On Thursday, September 24th, the Brazilian real hit its weakest point since the currency was introduced in 1994. Trading as low as 4.24 to the dollar, the real has lost over 35% of its value against the dollar so far this year. Brazil enjoyed rapid economic growth over the past decade because of a commodity-price boom that ended this year. Its economy is highly dependent on commodity exports to China, its largest trading partner, whose economy is also suffering. Yields on the nation’s real-denominated government bonds have hit 16% (9% higher than the emerging-markets average) as prices of the bonds fell. Brazilian bonds are among the worst performers in emerging markets this year. Its Central Bank has raised rates five times this year and expects to keep them high in the coming months to combat inflation, which is currently at 9.6%.
Brazil’s rating was downgraded to junk this month by Standard & Poor’s Ratings Services. A major factor behind the downgrade was Brazil’s widened budget deficit caused by lower commodity prices decreasing revenues. The spread on a 5-year Brazil CDS has more than doubled from the beginning of the year, reflecting concerns of a default.
Brazil’s political turmoil has further discouraged investors. The government has proposed cost-cutting and tax-raising plans, but congress has rejected these plans. Furthermore, there was a corruption scandal around state-controlled oil giant Petrobras.
While the currency plummeted on Thursday, it recovered some ground as the central bank announced interventions to prop it up. The central bank will hold a series of auctions of currency swaps, dollar repurchase agreements, and local debt, all of which helped reduce volatility in the local yield curve and the real. Alexandre Tombini, the head of the Central Bank of Brazil, announced that Brazil could dip into its $371 billion in reserves to stem the currency’s bleeding. The real rebounded sharply on his comments and closed at 3.93.
Troubles are not over for Brazil. The problem with weakening government finances amid weak growth and depreciating currencies is that it increases debt burden, lowering their ability to service short-term debt.

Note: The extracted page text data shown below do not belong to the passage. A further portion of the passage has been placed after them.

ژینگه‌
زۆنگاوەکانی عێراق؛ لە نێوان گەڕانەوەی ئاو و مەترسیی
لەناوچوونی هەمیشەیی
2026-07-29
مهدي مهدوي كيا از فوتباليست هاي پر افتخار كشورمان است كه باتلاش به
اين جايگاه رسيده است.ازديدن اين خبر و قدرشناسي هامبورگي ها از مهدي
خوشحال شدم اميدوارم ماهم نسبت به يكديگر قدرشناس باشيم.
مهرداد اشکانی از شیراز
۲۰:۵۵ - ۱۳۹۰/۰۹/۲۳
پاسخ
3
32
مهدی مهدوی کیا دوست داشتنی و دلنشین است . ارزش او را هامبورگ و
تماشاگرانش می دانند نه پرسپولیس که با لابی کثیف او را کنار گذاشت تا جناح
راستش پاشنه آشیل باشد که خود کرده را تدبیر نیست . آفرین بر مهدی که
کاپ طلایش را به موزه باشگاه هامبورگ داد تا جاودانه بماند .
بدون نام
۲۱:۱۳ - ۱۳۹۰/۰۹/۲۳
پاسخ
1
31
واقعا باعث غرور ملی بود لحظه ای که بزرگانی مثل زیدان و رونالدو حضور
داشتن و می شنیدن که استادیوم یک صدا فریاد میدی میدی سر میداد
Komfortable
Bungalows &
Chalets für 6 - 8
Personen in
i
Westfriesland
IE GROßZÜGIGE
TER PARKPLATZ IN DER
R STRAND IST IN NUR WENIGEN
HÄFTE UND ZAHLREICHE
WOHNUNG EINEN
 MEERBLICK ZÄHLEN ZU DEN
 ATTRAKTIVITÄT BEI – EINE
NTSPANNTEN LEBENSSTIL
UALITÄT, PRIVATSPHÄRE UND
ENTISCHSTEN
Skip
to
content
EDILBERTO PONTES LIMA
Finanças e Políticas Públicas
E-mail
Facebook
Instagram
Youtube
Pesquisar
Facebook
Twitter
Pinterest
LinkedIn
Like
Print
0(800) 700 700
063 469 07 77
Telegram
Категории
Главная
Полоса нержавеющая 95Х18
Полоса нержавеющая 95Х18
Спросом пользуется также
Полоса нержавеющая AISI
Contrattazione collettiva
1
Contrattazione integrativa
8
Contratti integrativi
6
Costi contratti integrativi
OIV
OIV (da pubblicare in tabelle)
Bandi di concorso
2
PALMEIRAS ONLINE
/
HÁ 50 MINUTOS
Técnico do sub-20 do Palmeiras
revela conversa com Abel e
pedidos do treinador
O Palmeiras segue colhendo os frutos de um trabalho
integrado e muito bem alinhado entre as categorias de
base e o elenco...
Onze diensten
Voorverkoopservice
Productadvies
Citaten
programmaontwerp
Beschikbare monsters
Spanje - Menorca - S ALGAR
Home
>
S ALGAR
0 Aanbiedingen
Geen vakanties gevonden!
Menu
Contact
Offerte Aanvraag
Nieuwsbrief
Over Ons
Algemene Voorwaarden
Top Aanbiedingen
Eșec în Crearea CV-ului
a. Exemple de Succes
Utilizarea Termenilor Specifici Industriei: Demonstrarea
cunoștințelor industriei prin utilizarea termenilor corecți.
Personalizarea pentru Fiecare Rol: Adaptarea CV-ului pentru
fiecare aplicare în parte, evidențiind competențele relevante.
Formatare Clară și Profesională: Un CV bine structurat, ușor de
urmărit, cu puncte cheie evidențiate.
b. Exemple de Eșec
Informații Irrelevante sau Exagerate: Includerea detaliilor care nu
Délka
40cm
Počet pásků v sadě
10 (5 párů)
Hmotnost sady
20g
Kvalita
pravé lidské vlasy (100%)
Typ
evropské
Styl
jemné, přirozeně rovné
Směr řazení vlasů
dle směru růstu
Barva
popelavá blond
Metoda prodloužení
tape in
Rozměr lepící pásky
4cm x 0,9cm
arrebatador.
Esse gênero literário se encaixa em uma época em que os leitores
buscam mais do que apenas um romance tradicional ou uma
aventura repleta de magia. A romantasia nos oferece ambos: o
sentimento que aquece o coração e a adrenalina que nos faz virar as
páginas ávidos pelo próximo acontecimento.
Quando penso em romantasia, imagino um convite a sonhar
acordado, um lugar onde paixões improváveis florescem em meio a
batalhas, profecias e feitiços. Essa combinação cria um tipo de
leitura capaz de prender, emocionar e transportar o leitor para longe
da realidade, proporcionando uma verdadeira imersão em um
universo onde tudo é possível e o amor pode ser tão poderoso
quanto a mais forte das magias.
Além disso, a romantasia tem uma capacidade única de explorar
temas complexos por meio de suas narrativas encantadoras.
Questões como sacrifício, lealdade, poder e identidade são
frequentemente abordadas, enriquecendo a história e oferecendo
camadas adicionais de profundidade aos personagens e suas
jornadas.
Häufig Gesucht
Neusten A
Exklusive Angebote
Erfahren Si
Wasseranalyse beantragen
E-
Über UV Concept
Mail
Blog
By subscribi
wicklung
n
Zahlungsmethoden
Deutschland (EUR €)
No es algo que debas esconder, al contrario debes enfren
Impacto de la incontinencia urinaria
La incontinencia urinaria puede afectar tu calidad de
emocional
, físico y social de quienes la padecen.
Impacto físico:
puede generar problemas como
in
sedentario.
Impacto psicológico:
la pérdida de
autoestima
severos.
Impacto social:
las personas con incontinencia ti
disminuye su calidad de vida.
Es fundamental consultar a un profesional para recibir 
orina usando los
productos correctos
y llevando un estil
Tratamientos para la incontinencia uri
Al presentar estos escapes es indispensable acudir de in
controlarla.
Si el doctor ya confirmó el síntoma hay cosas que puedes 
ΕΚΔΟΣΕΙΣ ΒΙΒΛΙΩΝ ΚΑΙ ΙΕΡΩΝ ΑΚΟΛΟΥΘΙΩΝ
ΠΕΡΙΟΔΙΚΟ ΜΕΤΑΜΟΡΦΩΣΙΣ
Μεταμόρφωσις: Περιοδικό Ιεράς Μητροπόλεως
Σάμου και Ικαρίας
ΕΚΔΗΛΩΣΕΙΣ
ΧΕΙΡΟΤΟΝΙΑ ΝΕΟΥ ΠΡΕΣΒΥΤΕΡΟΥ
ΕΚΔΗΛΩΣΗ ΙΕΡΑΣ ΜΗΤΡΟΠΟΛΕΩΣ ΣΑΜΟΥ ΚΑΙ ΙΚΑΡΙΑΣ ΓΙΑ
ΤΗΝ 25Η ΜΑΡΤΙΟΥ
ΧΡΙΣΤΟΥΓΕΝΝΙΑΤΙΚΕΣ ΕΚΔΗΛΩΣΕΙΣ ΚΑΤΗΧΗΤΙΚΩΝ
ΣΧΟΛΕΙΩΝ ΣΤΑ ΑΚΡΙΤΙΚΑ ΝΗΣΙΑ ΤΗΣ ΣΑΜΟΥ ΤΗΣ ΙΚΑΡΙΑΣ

Brazil’s central bank lowered its 2015 forecast for a second time Thursday and now predicts the economy will shrink 2.7% this year, the worst contraction in 25 years. Unemployment rose to 7.6% in August, the eighth consecutive monthly increase. Also, the administration’s 2014 accounting is the target of a continuing probe by Brazil’s public account monitors, further weakening the government.
In order for investors to regain confidence in Brazil, a catalyst for global growth would have to be seen. The yields will become attractive only when the Brazilian government shows a commitment to do fiscal adjustments or China’s demand for commodities increases dramatically.